Krynka to Spółdzielnia Produkcyjno-Handlowa w Krynkach. Gdzie leżą Krynki? Na Wysoczyźnie Białostockiej, nad Krynką. Interesujące nas napoje powstają w Wytwórni Wód i Napoi nr 3. Brawa dla producenta, że zamieszcza na etykiecie taką informację, wielu zadowoliłoby się napisem "made in EU". Jako konsument chcę wiedzieć, gdzie powstaje to co jem lub piję. Krynka podaje na swojej stronie internetowej, że robi też wodę mineralną, tonik i wody smakowe.

Browar Witnica powstał w 1848, ale jakoś wiele o nim nie słychać. Wszedłem na jego stronę i widzę, że powstają w nim przedziwne piwa. Jedno nawet piłem. Lubuskie Zielone. Wiele lat temu kupiłem je w Tesco. Wyglądało jak ludwik. Smakowało podobnie. "Dedykowane jest miastu Witnica w podzięce za dbałość i czystość środowiska naturalnego" - pisze producent.

Teraz krótko o tym, co mają do zaoferowania smakoszom kwasów i podpiwków.

1. Podpiwnik z Krynki
Nie wiem jaka jest geneza słowa podpiwnik, ale kojarzy się tak - to podpiwek, który nie jest podpiwkiem. Tak jak i cypek nie jest oscypkiem, a Magdoland nie jest McDonaldem. Sorry, ale nazwa mi się nie podoba i tyle.
Z czego składa się podpiwnik? Wody źródlanej, dwutlenku węgla, cukru, emulsji kwasu chlebowego (karmel amoniakalno-siarczynowy - barwnik, aromat, guma arabska - stabilizator), kwasu cytrynowego, substancji słodzącej (cyklaminian sodu, acesulfam K, aspartam, sacharynian sodu), benzoesanu sodu. Jest w tym źródło fenyloalaniny i SO2. Co do smaku, to napiszę dyplomatycznie - pijałem lepsze.


2. Kwas Podlaski z Krynki
Po składzie doszedłem, czym się różni od podpiwnika. Kluczem okazała się emulsja kwasu chlebowego, czyli to, ile jest kwasu w kwasie, bo poza tym wszystkie składniki są takie same. W Podlaskim emulsja składa się z ekstraktu 2% oraz aromatu. Nie ma karmelu amoniakalno-siarczynowego i gumy arabskiej. Jak to smakuje? Jak podpiwnik bez karmelu i gumy arabskiej. W Auchan jest dostępny w butelkach 1,5l, ale gdzie indziej są też litrowe, z inną etykietą.
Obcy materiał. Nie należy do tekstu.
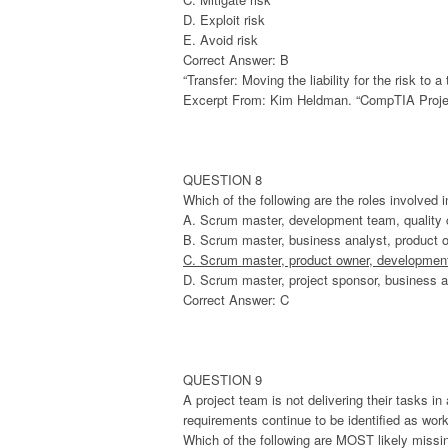
D. Exploit risk
E. Avoid risk
Correct Answer: B
“Transfer: Moving the liability for the risk to
Excerpt From: Kim Heldman. “CompTIA Projec
QUESTION 8
Which of the following are the roles involved 
A. Scrum master, development team, quality
B. Scrum master, business analyst, product 
C. Scrum master, product owner, developmen
D. Scrum master, project sponsor, business a
Correct Answer: C
QUESTION 9
A project team is not delivering their tasks i
requirements continue to be identified as wor
Which of the following are MOST likely missi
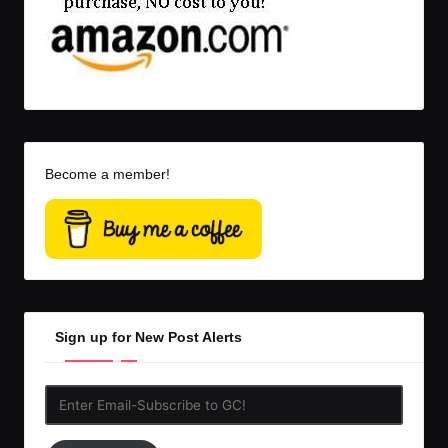
Become a member!
Sign up for New Post Alerts
Enter
Email-
Subscribe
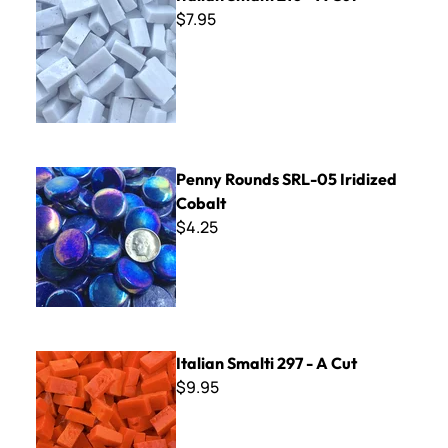
$7.95
Penny Rounds SRL-05 Iridized Cobalt
Penny Rounds SRL-05 Iridized
Cobalt
$4.25
Italian Smalti 297 - A Cut
Italian Smalti 297 - A Cut
$9.95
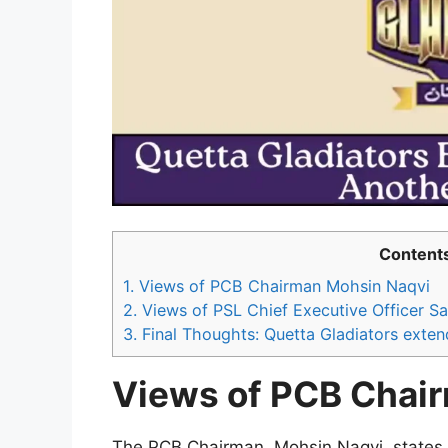
Content
1.
Views of PCB Chairman Mohsin Naqvi
2.
Views of PSL Chief Executive Officer S
3.
Final Thoughts: Quetta Gladiators exten
Views of PCB Chai
The PCB Chairman, Mohsin Naqvi, states th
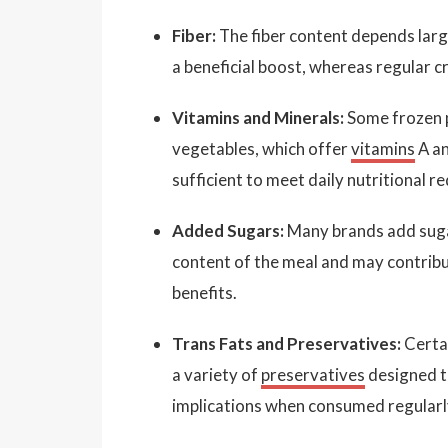
Fiber:
The fiber content depends larg
a beneficial boost, whereas regular cr
Vitamins and Minerals:
Some frozen p
vegetables, which offer
vitamins
A a
sufficient to meet daily nutritional r
Added Sugars:
Many brands add sugar
content of the meal and may contribut
benefits.
Trans Fats and Preservatives:
Certai
a variety of
preservatives
designed to
implications when consumed regularl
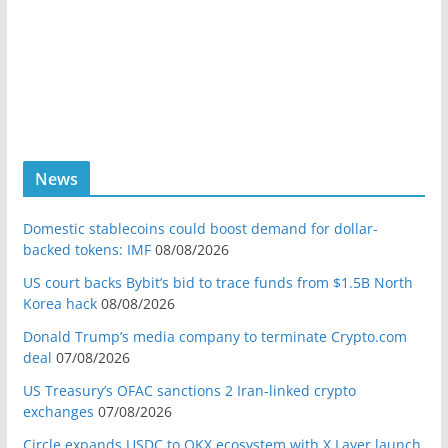
News
Domestic stablecoins could boost demand for dollar-
backed tokens: IMF
08/08/2026
US court backs Bybit’s bid to trace funds from $1.5B North
Korea hack
08/08/2026
Donald Trump’s media company to terminate Crypto.com
deal
07/08/2026
US Treasury’s OFAC sanctions 2 Iran-linked crypto
exchanges
07/08/2026
Circle expands USDC to OKX ecosystem with X Layer launch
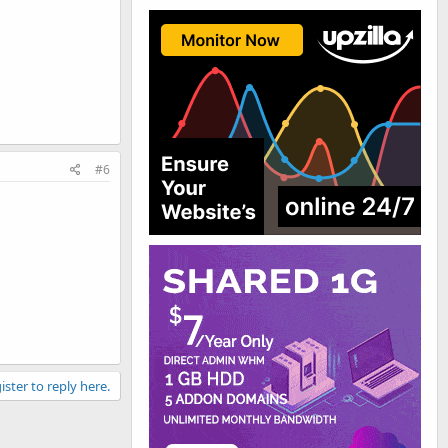
#6
ister to reply here.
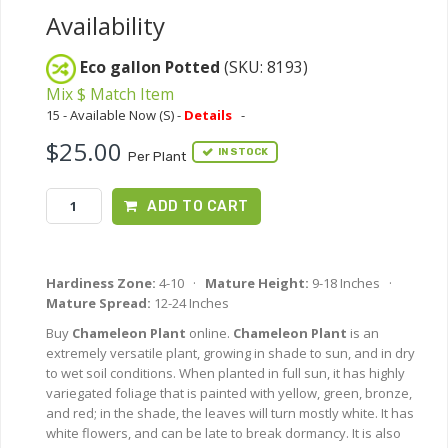
Availability
Eco gallon Potted
(SKU: 8193)
Mix $ Match Item
15 - Available Now (S) -
Details
-
$25.00
IN STOCK
Per Plant
ADD TO CART
Hardiness Zone:
4-10 ·
Mature Height:
9-18 Inches ·
Mature Spread:
12-24 Inches
Buy
Chameleon Plant
online.
Chameleon Plant
is an
extremely versatile plant, growing in shade to sun, and in dry
to wet soil conditions. When planted in full sun, it has highly
variegated foliage that is painted with yellow, green, bronze,
and red; in the shade, the leaves will turn mostly white. It has
white flowers, and can be late to break dormancy. It is also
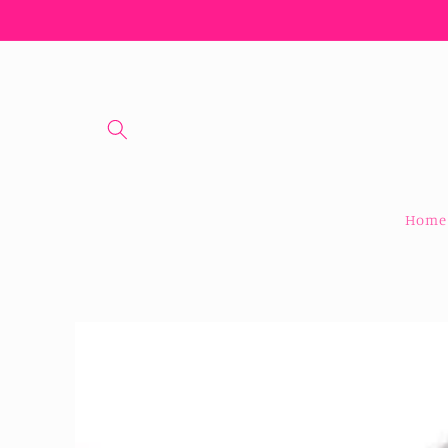
Skip to
content
Home
Skip to
product
information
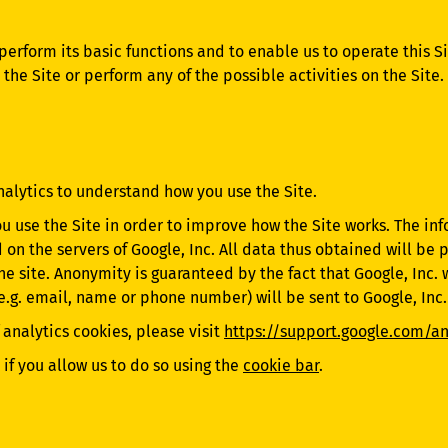
 perform its basic functions and to enable us to operate this 
he Site or perform any of the possible activities on the Site
nalytics to understand how you use the Site.
ou use the Site in order to improve how the Site works. The i
d on the servers of Google, Inc. All data thus obtained will b
the site. Anonymity is guaranteed by the fact that Google, Inc. 
(e.g. email, name or phone number) will be sent to Google, Inc.
 analytics cookies, please visit
https://support.google.com/a
if you allow us to do so using the
cookie bar
.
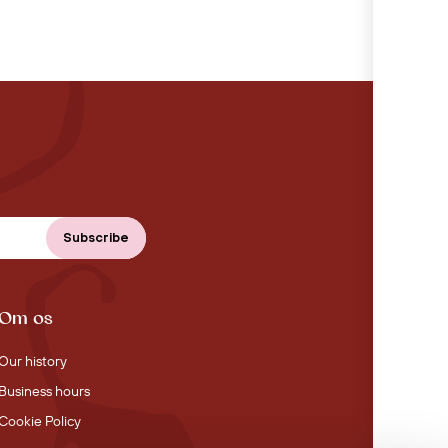
Om os
Our history
Business hours
Cookie Policy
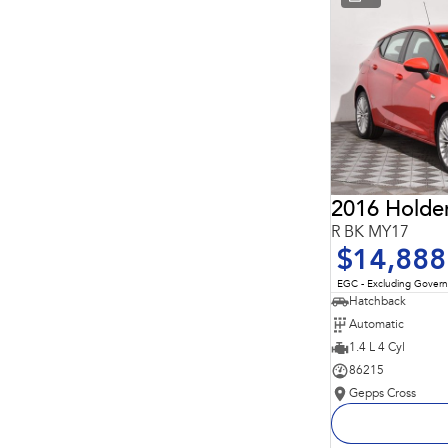
* This estimate is based on a loan term of 5 years and
interest of 11.94% p/a.
Important information about this tool.
For an accurate
finance estimate, please complete our finance
enquiry
form.
2016 Holde
R BK MY17
$14,888
EGC - Excluding Gover
Hatchback
Automatic
1.4 L 4 Cyl
86215
Gepps Cross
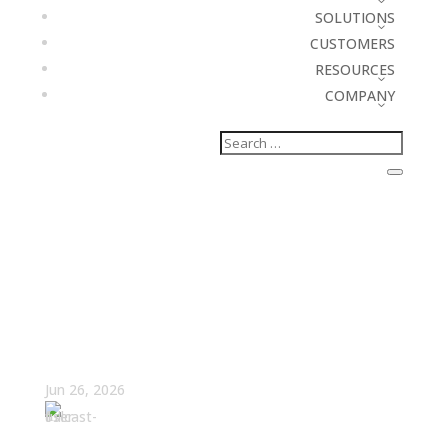
SOLUTIONS
CUSTOMERS
RESOURCES
COMPANY
What If Missing Quota Is
Exactly What Your
Company Designed?
Jun 26, 2026
Amy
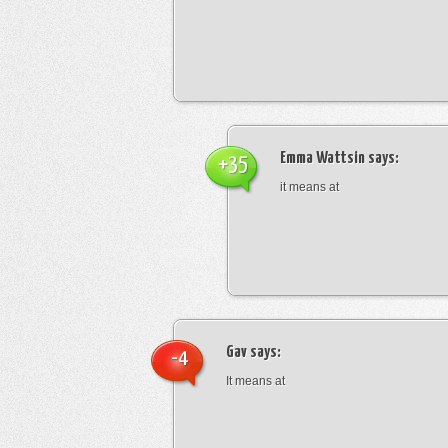
Emma Wattsin
says:
+35
it means at
Gav
says:
-4
It means at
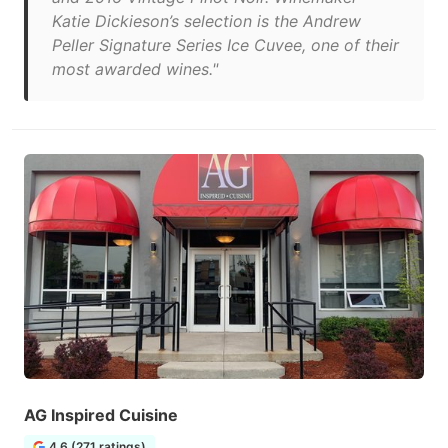
Katie Dickieson’s selection is the Andrew
Peller Signature Series Ice Cuvee, one of their
most awarded wines."
AG Inspired Cuisine
4.6 (271 ratings)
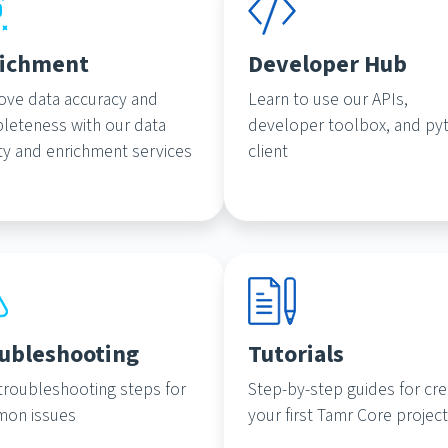
ichment
Developer Hub
ove data accuracy and
Learn to use our APIs,
leteness with our data
developer toolbox, and py
ty and enrichment services
client
ubleshooting
Tutorials
troubleshooting steps for
Step-by-step guides for cre
on issues
your first Tamr Core projec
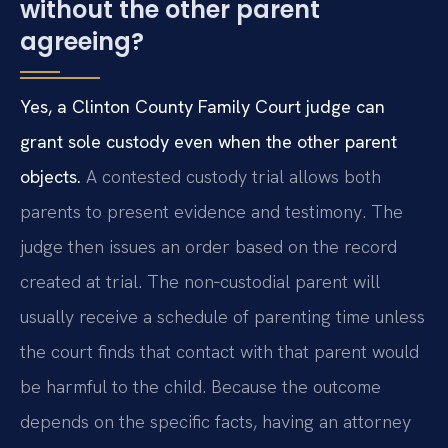
without the other parent
agreeing?
Yes, a Clinton County Family Court judge can
grant sole custody even when the other parent
objects.
A contested custody trial allows both
parents to present evidence and testimony. The
judge then issues an order based on the record
created at trial. The non‑custodial parent will
usually receive a schedule of parenting time unless
the court finds that contact with that parent would
be harmful to the child. Because the outcome
depends on the specific facts, having an attorney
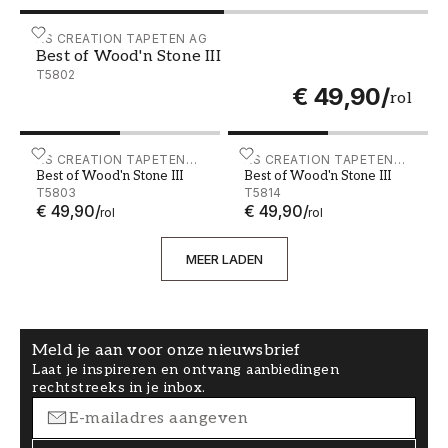
Best of Wood'n Stone III - T5802
AS CREATION TAPETEN AG
Best of Wood'n Stone III
T5802
€ 49,90
/
rol
Best of Wood'n Stone III - T5803
AS CREATION TAPETEN
Best of Wood'n Stone III - 
AS CREATION TAPETEN
Best of Wood'n Stone III
Best of Wood'n Stone III
AG
AG
T5803
T5814
€ 49,90
/
€ 49,90
/
rol
rol
MEER LADEN
Meld je aan voor onze nieuwsbrief
Laat je inspireren en ontvang aanbiedingen
rechtstreeks in je inbox.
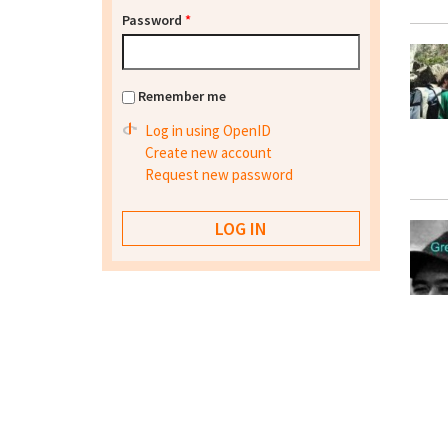
Password
*
Remember me
Log in using OpenID
Create new account
Request new password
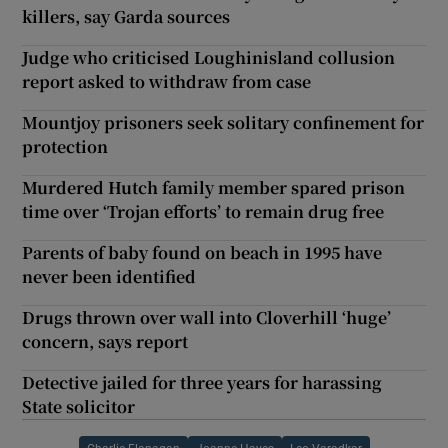
killers, say Garda sources
Judge who criticised Loughinisland collusion
report asked to withdraw from case
Mountjoy prisoners seek solitary confinement for
protection
Murdered Hutch family member spared prison
time over ‘Trojan efforts’ to remain drug free
Parents of baby found on beach in 1995 have
never been identified
Drugs thrown over wall into Cloverhill ‘huge’
concern, says report
Detective jailed for three years for harassing
State solicitor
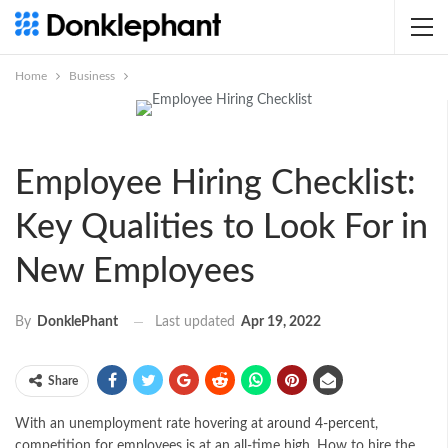
Home
Business
Employee Hiring Checklist:
Key Qualities to Look For in
New Employees
Last updated
Apr 19, 2022
By
DonklePhant
Share
With an unemployment rate hovering at
around 4-percent
,
competition for employees is at an all-time high. How to hire the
3. Podpiwek Lubuski z Witnicy
Ciemna tonacja butelki sprawia, że łatwo wypatrzyć go w sklepie. Nawet kapsel ma czarny. W smaku wyróżnia się tym, że jest wyjątkowo słodki. przypomina mi to czasy, w których lokalni producenci zalewali rynek kwasami składającymi się chyba wyłącznie z cukrów przetworzonych. A mimo to ten podpiwek da się pić! Plus za oryginalność. Skład został opisany mniej dokładnie niż u konkurencji: woda, ekstrakt słodowy, aromaty, cukier, regulator kwasowości: kwas cytrynowy, witamina C. Nie ma nic o gumie arabskiej.


4. Kwas chlebowy z Witnicy
Sprzedawany w dwóch wersjach. Jako "starosłowiański napój orzeźwiający" oraz "old Slavic traditional cooling beverage", z dopiskiem "Lubuskie", którego na polskiej etykiecie nie ma. Wnioskuje, że ta druga wersja jest na eksport, ja ją jednak nabyłem w polskim Auchan. Najbardziej zaskoczyło mnie, że jako jeden ze składników producent wymienia kwas chlebowy. Kwas chlebowy składa się więc z kwasu chlebowego, na to wychodzi. A poza tym z: wody, wyciągu słodu jęczmiennego, aromatów, karmelu, regulatora kwasowości: kwasu cytrynowego, witaminy C. Kwas ten piłem kilka miesięcy temu i nie podejmę się opisania smaku, nie powiem jednak, aby szczególnie utkwił mi w pamięci.